Work to complete: Give the data again exactly as it appears, excluding any pictures.

(Stored entries)
########

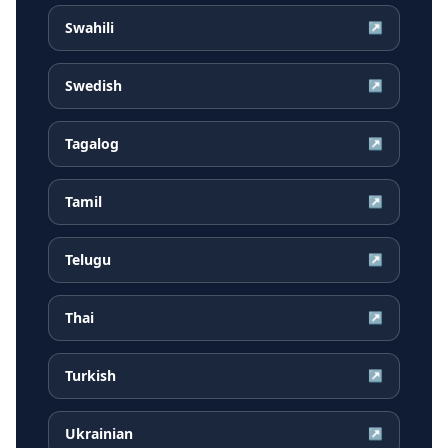
Swahili
↗
Swedish
↗
Tagalog
↗
Tamil
↗
Telugu
↗
Thai
↗
Turkish
↗
Ukrainian
↗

########

Exercise solution:
Swahili
↗
Swedish
↗
Tagalog
↗
Tamil
↗
Telugu
↗
Thai
↗
Turkish
↗
Ukrainian
↗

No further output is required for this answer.